When I thought of other boys being close to their fathers I thought of them hunting together, tossing a ball back and forth, making birdhouses in the basement, and having long talks about girls, war, careers. Maybe the reason it took us so long to get close was that I had this idea. It kept getting in the way of what we really had, which was a shared fear.
Toward the end Father slept most of the time and I watched him. From below, sometimes, faintly, I heard Mother playing the piano. Occasionally he nodded off in his chair while I was reading to him; his bathrobe would fall open then, and I would see the long new scar on his stomach, red as blood against his white skin. His ribs all showed and his legs were like cables.

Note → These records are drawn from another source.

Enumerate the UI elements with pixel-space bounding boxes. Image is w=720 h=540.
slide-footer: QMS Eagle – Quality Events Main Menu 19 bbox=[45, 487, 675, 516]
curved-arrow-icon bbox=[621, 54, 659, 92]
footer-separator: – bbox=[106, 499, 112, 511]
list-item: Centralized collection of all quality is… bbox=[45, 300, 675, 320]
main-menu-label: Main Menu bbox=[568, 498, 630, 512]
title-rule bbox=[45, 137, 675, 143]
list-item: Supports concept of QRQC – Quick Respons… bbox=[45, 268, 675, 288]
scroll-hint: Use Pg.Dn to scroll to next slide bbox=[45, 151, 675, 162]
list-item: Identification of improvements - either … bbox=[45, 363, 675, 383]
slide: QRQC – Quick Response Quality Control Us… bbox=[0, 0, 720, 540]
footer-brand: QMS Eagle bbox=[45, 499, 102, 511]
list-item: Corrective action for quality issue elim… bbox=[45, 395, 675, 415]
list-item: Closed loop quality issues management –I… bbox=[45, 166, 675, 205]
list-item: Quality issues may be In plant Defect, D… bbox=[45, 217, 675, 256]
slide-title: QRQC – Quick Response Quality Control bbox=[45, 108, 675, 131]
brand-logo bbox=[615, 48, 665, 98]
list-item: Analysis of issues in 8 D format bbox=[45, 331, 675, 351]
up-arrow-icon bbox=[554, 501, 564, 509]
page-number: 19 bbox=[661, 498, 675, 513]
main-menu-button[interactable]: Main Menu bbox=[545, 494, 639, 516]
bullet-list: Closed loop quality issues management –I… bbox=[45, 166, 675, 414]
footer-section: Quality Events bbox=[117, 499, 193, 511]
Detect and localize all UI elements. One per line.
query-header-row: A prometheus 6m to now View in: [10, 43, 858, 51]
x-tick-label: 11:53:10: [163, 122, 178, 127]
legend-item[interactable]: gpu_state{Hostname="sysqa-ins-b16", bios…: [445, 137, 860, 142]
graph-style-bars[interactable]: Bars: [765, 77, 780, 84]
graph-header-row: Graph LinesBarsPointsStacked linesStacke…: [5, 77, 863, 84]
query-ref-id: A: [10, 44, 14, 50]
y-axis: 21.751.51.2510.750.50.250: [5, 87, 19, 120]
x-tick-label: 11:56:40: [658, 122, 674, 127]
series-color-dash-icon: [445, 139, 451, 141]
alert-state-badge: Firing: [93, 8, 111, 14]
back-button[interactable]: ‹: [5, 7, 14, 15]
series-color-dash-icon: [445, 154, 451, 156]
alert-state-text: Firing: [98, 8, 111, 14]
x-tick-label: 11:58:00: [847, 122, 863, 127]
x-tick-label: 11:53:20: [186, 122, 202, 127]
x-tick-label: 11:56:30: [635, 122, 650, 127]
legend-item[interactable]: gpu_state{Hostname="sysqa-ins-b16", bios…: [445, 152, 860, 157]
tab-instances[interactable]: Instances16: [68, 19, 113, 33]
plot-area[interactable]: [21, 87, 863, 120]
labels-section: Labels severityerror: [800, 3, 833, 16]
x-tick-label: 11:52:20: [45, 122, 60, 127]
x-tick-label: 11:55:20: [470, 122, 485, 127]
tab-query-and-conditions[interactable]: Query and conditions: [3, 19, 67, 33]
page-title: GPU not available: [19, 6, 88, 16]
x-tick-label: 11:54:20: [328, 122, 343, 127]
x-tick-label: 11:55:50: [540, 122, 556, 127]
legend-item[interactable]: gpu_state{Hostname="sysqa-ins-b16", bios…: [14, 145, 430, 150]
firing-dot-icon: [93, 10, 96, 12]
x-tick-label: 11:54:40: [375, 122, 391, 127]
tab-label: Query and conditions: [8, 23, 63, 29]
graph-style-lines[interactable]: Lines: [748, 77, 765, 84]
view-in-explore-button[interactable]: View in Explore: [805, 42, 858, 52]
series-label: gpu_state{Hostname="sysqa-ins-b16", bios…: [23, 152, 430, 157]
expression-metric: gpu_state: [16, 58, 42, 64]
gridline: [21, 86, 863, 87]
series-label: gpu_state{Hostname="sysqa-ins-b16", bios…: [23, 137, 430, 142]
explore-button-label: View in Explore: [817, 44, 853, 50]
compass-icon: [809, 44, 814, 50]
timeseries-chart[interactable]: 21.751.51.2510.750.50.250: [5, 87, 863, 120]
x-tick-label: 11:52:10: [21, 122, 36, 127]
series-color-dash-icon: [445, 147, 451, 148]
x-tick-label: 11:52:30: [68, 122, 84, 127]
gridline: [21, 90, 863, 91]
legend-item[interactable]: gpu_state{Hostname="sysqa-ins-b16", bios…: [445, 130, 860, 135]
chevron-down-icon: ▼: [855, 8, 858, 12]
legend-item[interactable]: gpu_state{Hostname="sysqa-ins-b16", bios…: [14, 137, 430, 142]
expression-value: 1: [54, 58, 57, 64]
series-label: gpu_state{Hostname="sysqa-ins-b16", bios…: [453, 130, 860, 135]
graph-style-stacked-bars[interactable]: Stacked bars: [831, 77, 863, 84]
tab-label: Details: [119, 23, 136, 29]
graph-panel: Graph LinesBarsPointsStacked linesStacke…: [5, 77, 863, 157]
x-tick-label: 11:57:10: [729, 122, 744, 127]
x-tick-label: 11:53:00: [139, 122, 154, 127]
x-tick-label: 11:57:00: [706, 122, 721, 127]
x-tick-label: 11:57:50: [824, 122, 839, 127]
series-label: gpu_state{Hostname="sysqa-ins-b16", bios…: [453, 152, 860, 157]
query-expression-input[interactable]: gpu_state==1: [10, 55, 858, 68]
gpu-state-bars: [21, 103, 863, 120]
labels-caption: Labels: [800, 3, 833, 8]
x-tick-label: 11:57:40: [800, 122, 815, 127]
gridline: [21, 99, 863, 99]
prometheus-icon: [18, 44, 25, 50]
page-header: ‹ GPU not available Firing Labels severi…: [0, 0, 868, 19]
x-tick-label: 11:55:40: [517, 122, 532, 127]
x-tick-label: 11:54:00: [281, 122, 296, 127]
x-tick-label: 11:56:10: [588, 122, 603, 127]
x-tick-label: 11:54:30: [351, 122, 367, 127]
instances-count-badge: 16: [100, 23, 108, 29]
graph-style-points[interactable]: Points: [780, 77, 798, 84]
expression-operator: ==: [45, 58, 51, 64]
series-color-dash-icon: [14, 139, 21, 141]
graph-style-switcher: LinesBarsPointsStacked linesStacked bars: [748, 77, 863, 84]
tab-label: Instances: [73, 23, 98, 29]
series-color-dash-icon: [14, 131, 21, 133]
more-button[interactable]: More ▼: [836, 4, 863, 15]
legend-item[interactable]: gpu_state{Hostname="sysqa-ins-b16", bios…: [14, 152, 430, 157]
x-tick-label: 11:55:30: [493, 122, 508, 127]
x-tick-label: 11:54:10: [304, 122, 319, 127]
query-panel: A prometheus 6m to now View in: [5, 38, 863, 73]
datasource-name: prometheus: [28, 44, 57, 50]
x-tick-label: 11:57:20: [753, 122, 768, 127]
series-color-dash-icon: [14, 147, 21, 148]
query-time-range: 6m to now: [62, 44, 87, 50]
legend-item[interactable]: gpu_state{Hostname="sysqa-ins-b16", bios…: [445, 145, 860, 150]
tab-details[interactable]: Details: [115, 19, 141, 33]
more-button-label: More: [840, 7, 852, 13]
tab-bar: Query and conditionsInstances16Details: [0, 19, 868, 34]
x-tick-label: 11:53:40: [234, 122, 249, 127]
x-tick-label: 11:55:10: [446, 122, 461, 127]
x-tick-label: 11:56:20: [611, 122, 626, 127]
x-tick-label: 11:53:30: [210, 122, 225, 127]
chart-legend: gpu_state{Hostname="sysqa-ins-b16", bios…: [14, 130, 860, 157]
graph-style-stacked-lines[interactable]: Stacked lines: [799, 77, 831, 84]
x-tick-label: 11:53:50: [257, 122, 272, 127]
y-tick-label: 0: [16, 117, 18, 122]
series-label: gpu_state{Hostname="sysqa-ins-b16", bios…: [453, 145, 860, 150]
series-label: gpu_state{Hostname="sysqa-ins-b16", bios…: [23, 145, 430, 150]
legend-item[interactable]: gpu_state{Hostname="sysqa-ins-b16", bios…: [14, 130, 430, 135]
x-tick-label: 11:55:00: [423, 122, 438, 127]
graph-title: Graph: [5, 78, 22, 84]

I once read in a biography of a great man that he “died well.” I assume the writer meant that he kept his pain to himself, did not set off false alarms, and did not too much inconvenience those who were to stay behind. My father died well. His irritability gave way to something else, something like serenity. In the last days he became tender. It was as though he had been rehearsing the scene, that the anger of his life had been a kind of stage fright. He managed his audience — us — with an old trouper’s sense of when to clown and when to stand on his dignity. We were all moved, and admired his courage, as he intended we should. He died downstairs in a shaft of late afternoon sunlight on New Year’s Day, while I was reading to him. I was alone in the house and didn’t know what to do. His body did not frighten me but immediately and sharply I missed my father. It seemed wrong to leave him sitting up and I tried to carry him upstairs to the bedroom but it was too hard, alone. So I called up my friend Raiphy across the street. When he came over and saw what I wanted him for he started crying but I made him help me anyway. A couple of hours later Mother got home and when I told her that Father was dead she ran upstairs, calling his name. A few minutes later she came back down. “Thank God,” she said, “at least he died in bed.” This seemed important to her and I didn’t tell her otherwise. But that night Ralphy’s parents called. They were, they said, shocked at what I had done and so was Mother when she heard the story, shocked and furious. Why? Because I had not told her the truth? Or because she had learned the truth, and could not go on believing that Father had died in bed? I really don’t know.